Er zijn momenteel in het kader van deze aanbesteding geen specifieke afspraken tussen [fabrikant 1] en de Politie.”
“Relatie listprijs en inkoopprijs "U vraagt de Inschrijver in alle inkoopprocessen inzicht te geven in de prijsopbouw van zijn offerte. Een van de gevraagde onderdelen is de inkoopprijs van de Opdrachtnemer, die ook ingevuld moet worden in het prijzenblad. U stelt echter geen eis aan de verhouding tussen listprijs en inkoopprijs. Daarmee wordt niet geborgd hoe deze inkoopprijs tot stand is gekomen en welke inkoopprijs Inschrijver dient te hanteren gedurende de looptijd van het contract. Er kan hierdoor een groot verschil ontstaan tussen de opgegeven inkoopprijzen en de werkelijke inkoopprijzen van een Opdrachtnemer. Dit kan leiden tot manipulatieve inschrijvingen. Hoe gaat de Politie dit voorkomen?”
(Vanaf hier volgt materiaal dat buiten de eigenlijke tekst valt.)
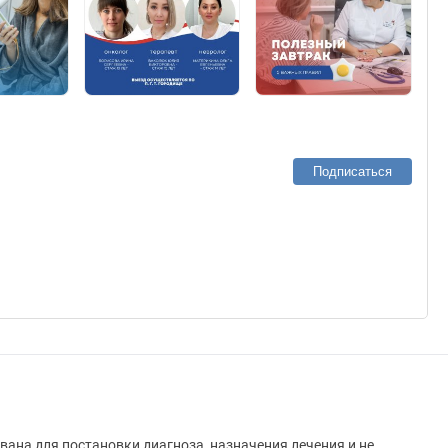
Подписаться
вана для постановки диагноза, назначения лечения и не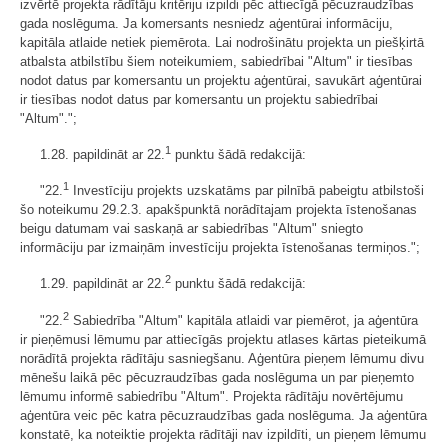
izvērtē projekta rādītāju kritēriju izpildi pēc attiecīgā pēcuzraudzības
gada noslēguma. Ja komersants nesniedz aģentūrai informāciju,
kapitāla atlaide netiek piemērota. Lai nodrošinātu projekta un piešķirtā
atbalsta atbilstību šiem noteikumiem, sabiedrībai "Altum" ir tiesības
nodot datus par komersantu un projektu aģentūrai, savukārt aģentūrai
ir tiesības nodot datus par komersantu un projektu sabiedrībai
"Altum".";
1
1.28. papildināt ar 22.
punktu šādā redakcijā:
1
"22.
Investīciju projekts uzskatāms par pilnībā pabeigtu atbilstoši
šo noteikumu 29.2.3. apakšpunktā norādītajam projekta īstenošanas
beigu datumam vai saskaņā ar sabiedrības "Altum" sniegto
informāciju par izmaiņām investīciju projekta īstenošanas termiņos.";
2
1.29. papildināt ar 22.
punktu šādā redakcijā:
2
"22.
Sabiedrība "Altum" kapitāla atlaidi var piemērot, ja aģentūra
ir pieņēmusi lēmumu par attiecīgās projektu atlases kārtas pieteikumā
norādītā projekta rādītāju sasniegšanu. Aģentūra pieņem lēmumu divu
mēnešu laikā pēc pēcuzraudzības gada noslēguma un par pieņemto
lēmumu informē sabiedrību "Altum". Projekta rādītāju novērtējumu
aģentūra veic pēc katra pēcuzraudzības gada noslēguma. Ja aģentūra
konstatē, ka noteiktie projekta rādītāji nav izpildīti, un pieņem lēmumu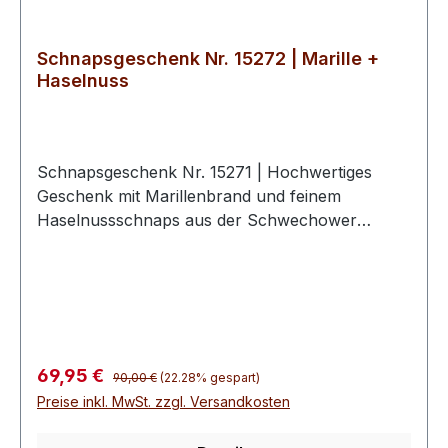
Schnapsgeschenk Nr. 15272 | Marille +
Haselnuss
Schnapsgeschenk Nr. 15271 | Hochwertiges
Geschenk mit Marillenbrand und feinem
Haselnussschnaps aus der Schwechower
Brennerei. Obstbrand Marille 0.5l
(40%Vol)Mecklenburger Haselnuss 0.5l
(35%Vol)2 hochwertige Schwechower
BouquetgläserGeschenkkarton mit
Goldprägunginkl. 10€ Wertgutschein für eine
BrennereiführungSchnapsgeschenke der
Regulärer Preis:
Verkaufspreis:
69,95 €
90,00 €
(22.28% gespart)
Schwechower ObstbrennereiDie
Preise inkl. MwSt. zzgl. Versandkosten
Schnapsgeschenke der Schwechower
Obstbrennerei vereinen handwerkliche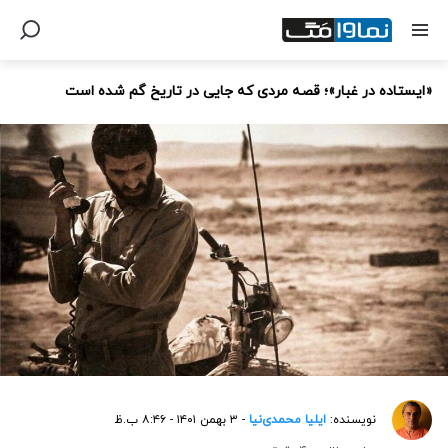
«ایستاده در غبار»؛ قصه مردی که جایی در تاریخ گم شده است
نویسنده:
ایلیا محمدی‌نیا
- ۳ بهمن ۱۴۰۱ - ۸:۴۶ ب.ظ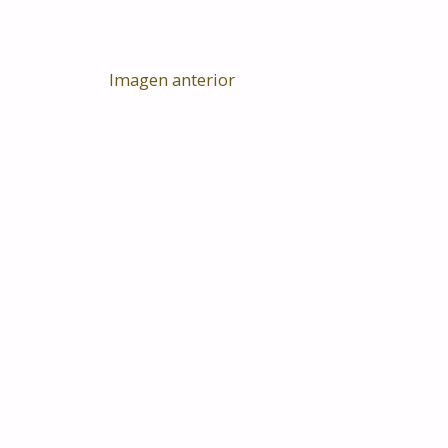
Imagen anterior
“De Politie beschikt onder meer over het audit instrument om inkoopprijzen te controleren. Indien de Opdrachtnemer andere inkoopprijzen rapporteert dan de daadwerkelijke inkoopprijzen, kan dat op een valse verklaring duiden met alle consequenties van dien.”
“(...) Zolang er door de Politie niet een directe relatie gelegd wordt tussen list- en inkoopprijs, nodigt het prijzenblad nog steeds uit tot manipulatieve inschrijvingen. Door uw antwoorden op vraag 71, 103 en 206 hoeven list- en inkoopprijzen niet gestand te worden gedaan. (...)”
“(...) Wij herkennen de beschreven marktomstandigheden waarin het eisen van lange
gestanddoeningstermijnen niet realistisch is en hebben mede daarom voor dit model gekozen. De prijzen die de gecontracteerde leverancier hier heeft ingevuld zijn na ingang van de Overeenkomst het uitgangspunt voor de prijsaanbieding. Indien leverancier dan een afwijkende prijsaanbieding doet zal hij het prijsverschil moeten onderbouwen. Indien dit niet afdoende mogelijk is zal hij moeten leveren conform de aangeboden tarieven uit het prijzenblad.”
“(…) U geeft (…) zelf aan dat de listprijzen en inkoopprijzen niet relevant zijn voor de aanbesteding. Het opslagpercentage is wel relevant. De huidige werkwijze, waarin naast een opslagpercentage wel listprijzen en inkoopprijzen worden gevraagd en waar er op een totaalprijs wordt gegund, werkt manipulatief inschrijven in de hand. Aangezien de inkoopprijs niet relevant is voor de uitvoering kan een inschrijver er hier voor kiezen een te laag bedrag in te vullen aangezien inschrijvers deze bedragen niet gestand hoeven te doen tijdens de uitvoering. Het opslagpercentage is wel van belang en ook van belang voor de aanbestedende dienst. Wij verzoeken u dan ook zelf de inkoopbedragen in te vullen. Deze inkoopbedragen komen van de fabrikanten en hierdoor creëert u een gelijk speelveld. Bent u hiertoe bereid? Zo nee, kunt u dit motiveren?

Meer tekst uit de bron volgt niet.